Le rapport de la Cour des comptes résumait bien les enjeux, notamment en ce qui concerne l'amélioration des procédures, à la veille d'un programme de grande ampleur. La même raison explique que nous présentions cette réforme maintenant : la situation n'est plus tout à fait la même qu'il y a quelques années. Dans la perspective de l'instruction des dossiers concernant l'EPR 2 et la prolongation des centrales – je pense notamment à la question de la corrosion sous contrainte –, la préservation de l'excellence en matière de sûreté nucléaire revêt un caractère d'intérêt général. Nous devons agir le plus tôt possible, tout en donnant le maximum de sécurité aux salariés de l'IRSN.

Je partage vos préoccupations en matière de transparence vis-à-vis du public. C'est un des éléments motivant les sous-amendements, notamment celui qui traduit les propositions de l'Opecst. Nous avons saisi l'Office ; celui-ci a mené plusieurs auditions et produit un rapport en amont de cette réunion pour éclairer le débat. Il a formulé cinq recommandations, dont nous reprendrons volontiers la plupart. Un des sous-amendements qui avait cet objet a dû être déclaré irrecevable, mais il a vocation à être redéposé en séance. Le Gouvernement fera preuve de la plus grande écoute possible à l'égard des recommandations de l'Opecst.

Les avis émis dans le cadre de l'expertise technique ont vocation à être rendus publics, de manière à appuyer les décisions de l'Autorité de sûreté nucléaire.

En ce qui concerne l'organisation, nous élargissons les missions de l'ASN et donnons de la sécurité aux salariés.
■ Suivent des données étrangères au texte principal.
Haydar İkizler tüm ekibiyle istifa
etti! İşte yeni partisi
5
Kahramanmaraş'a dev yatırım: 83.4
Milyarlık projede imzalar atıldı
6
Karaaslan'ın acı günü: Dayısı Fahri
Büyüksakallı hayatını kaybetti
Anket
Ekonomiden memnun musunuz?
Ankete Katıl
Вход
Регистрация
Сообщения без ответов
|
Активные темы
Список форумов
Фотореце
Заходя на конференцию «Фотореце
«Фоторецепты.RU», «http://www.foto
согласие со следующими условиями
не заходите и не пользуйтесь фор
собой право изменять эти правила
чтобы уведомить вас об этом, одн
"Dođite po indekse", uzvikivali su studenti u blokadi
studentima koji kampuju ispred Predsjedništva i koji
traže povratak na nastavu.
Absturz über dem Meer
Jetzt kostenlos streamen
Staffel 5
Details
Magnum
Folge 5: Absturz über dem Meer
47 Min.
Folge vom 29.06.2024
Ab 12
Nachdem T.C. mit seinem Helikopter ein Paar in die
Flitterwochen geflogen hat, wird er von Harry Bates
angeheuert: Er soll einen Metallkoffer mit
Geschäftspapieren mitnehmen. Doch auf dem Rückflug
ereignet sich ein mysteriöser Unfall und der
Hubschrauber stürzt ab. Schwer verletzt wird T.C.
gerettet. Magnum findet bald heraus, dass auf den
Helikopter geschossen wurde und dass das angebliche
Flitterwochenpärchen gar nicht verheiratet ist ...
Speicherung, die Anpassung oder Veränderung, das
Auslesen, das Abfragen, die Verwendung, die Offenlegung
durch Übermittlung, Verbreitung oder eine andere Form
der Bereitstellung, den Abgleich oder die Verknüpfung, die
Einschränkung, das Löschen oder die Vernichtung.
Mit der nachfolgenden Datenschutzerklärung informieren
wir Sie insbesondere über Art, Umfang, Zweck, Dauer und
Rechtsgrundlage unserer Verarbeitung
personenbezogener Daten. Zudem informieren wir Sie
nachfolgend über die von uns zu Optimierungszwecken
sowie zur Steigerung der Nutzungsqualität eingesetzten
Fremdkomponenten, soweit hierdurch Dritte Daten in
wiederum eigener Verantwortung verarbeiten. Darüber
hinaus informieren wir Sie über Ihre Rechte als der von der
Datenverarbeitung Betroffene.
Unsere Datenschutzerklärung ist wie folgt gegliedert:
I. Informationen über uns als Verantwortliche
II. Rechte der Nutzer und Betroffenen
Il n'est pas encore question de définir le détail de l'organisation des missions ; ce sera l'objet d'étapes ultérieures, certaines réglementaires, d'autres législatives – je pense notamment au projet de loi de finances pour 2024.

La réforme n'est en rien précipitée. Elle en est à son démarrage et sera menée dans des délais suffisamment rapides pour que nous ne risquions pas de déséquilibrer notre sûreté nucléaire, mais en prenant le temps de mener la concertation. Le rapport proposé par M. le président Marleix nous permettra de consolider cette démarche.

La radioprotection fait bien partie des missions confiées à l'ASN.

Les contrats de droit privé sont maintenus, et l'ASN aura la possibilité de recruter sous cette forme – c'est l'enjeu de l'amendement CE610. Ses salariés pourront soit conserver leur statut, soit en changer.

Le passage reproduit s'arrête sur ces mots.